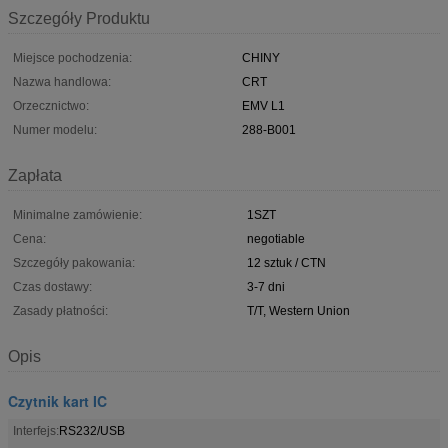
Szczegóły Produktu
Miejsce pochodzenia:
CHINY
Nazwa handlowa:
CRT
Orzecznictwo:
EMV L1
Numer modelu:
288-B001
Zapłata
Minimalne zamówienie:
1SZT
Cena:
negotiable
Szczegóły pakowania:
12 sztuk / CTN
Czas dostawy:
3-7 dni
Zasady płatności:
T/T, Western Union
Opis
Czytnik kart IC
Interfejs:
RS232/USB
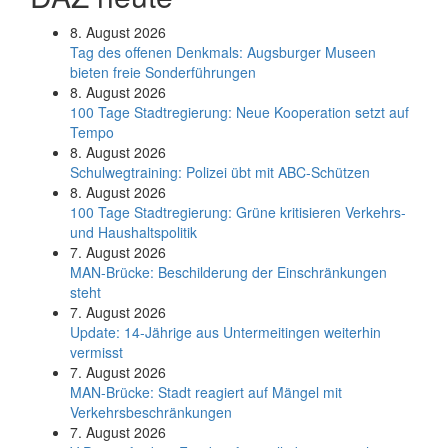
8. August 2026
Tag des offenen Denkmals: Augsburger Museen
bieten freie Sonderführungen
8. August 2026
100 Tage Stadtregierung: Neue Kooperation setzt auf
Tempo
8. August 2026
Schul­weg­trai­ning: Poli­zei übt mit ABC-Schüt­zen
8. August 2026
100 Tage Stadtregierung: Grüne kritisieren Verkehrs-
und Haushaltspolitik
7. August 2026
MAN-Brücke: Beschilderung der Einschränkungen
steht
7. August 2026
Update: 14-Jährige aus Untermeitingen weiterhin
vermisst
7. August 2026
MAN-Brücke: Stadt reagiert auf Mängel mit
Verkehrsbeschränkungen
7. August 2026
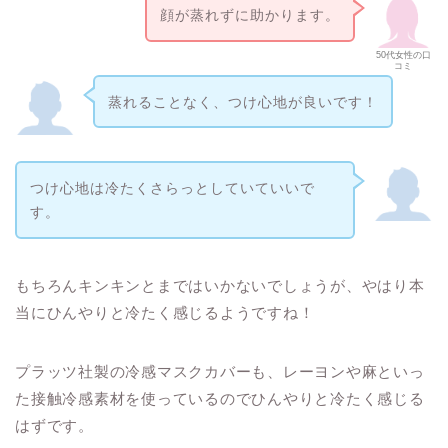
顔が蒸れずに助かります。
50代女性の口
コミ
蒸れることなく、つけ心地が良いです！
つけ心地は冷たくさらっとしていていいで
す。
もちろんキンキンとまではいかないでしょうが、やはり本
当にひんやりと冷たく感じるようですね！
プラッツ社製の冷感マスクカバーも、レーヨンや麻といっ
た接触冷感素材を使っているのでひんやりと冷たく感じる
はずです。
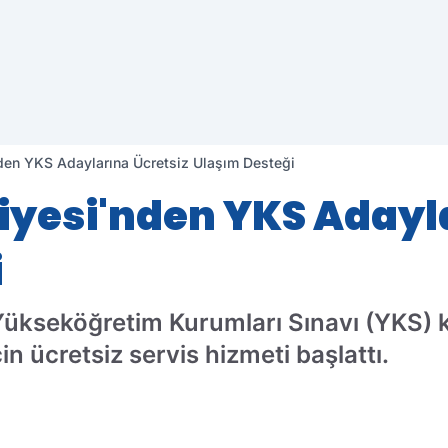
nden YKS Adaylarına Ücretsiz Ulaşım Desteği
iyesi'nden YKS Adayl
i
 Yükseköğretim Kurumları Sınavı (YKS)
in ücretsiz servis hizmeti başlattı.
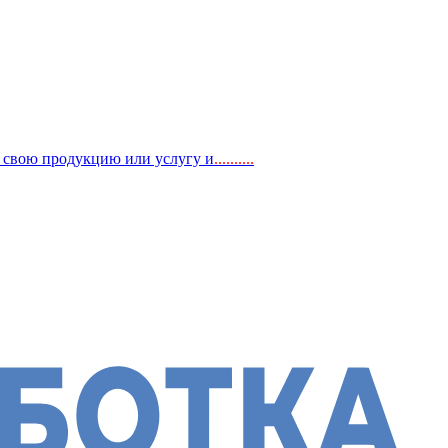
, свою продукцию или услугу и
..
........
------------------------------------------------------------
Would you please restate the records word for word, excluding any images?

Szczegóły Produktu
Miejsce pochodzenia:
CHINY
Nazwa handlowa:
CRT
Orzecznictwo:
EMV L1
Numer modelu:
288-B001
Zapłata
Minimalne zamówienie:
1SZT
Cena:
negotiable
Szczegóły pakowania:
12 sztuk / CTN
Czas dostawy:
3-7 dni
Zasady płatności:
T/T, Western Union
Opis
Czytnik kart IC
Interfejs:
RS232/USB
8. August 2026
Tag des offenen Denkmals: Augsburger Museen
bieten freie Sonderführungen
8. August 2026
100 Tage Stadtregierung: Neue Kooperation setzt auf
Tempo
8. August 2026
Schul­weg­trai­ning: Poli­zei übt mit ABC-Schüt­zen
8. August 2026
100 Tage Stadtregierung: Grüne kritisieren Verkehrs-
und Haushaltspolitik
7. August 2026
MAN-Brücke: Beschilderung der Einschränkungen
steht
7. August 2026
Update: 14-Jährige aus Untermeitingen weiterhin
vermisst
7. August 2026
MAN-Brücke: Stadt reagiert auf Mängel mit
Verkehrsbeschränkungen
7. August 2026
顔が蒸れずに助かります。
50代女性の口
コミ
蒸れることなく、つけ心地が良いです！
つけ心地は冷たくさらっとしていていいで
す。
もちろんキンキンとまではいかないでしょうが、やはり本
当にひんやりと冷たく感じるようですね！
プラッツ社製の冷感マスクカバーも、レーヨンや麻といっ
た接触冷感素材を使っているのでひんやりと冷たく感じる
はずです。
nden YKS Adaylarına Ücretsiz Ulaşım Desteği
iyesi'nden YKS Adayl
i
 Yükseköğretim Kurumları Sınavı (YKS)
in ücretsiz servis hizmeti başlattı.
, свою продукцию или услугу и
..
........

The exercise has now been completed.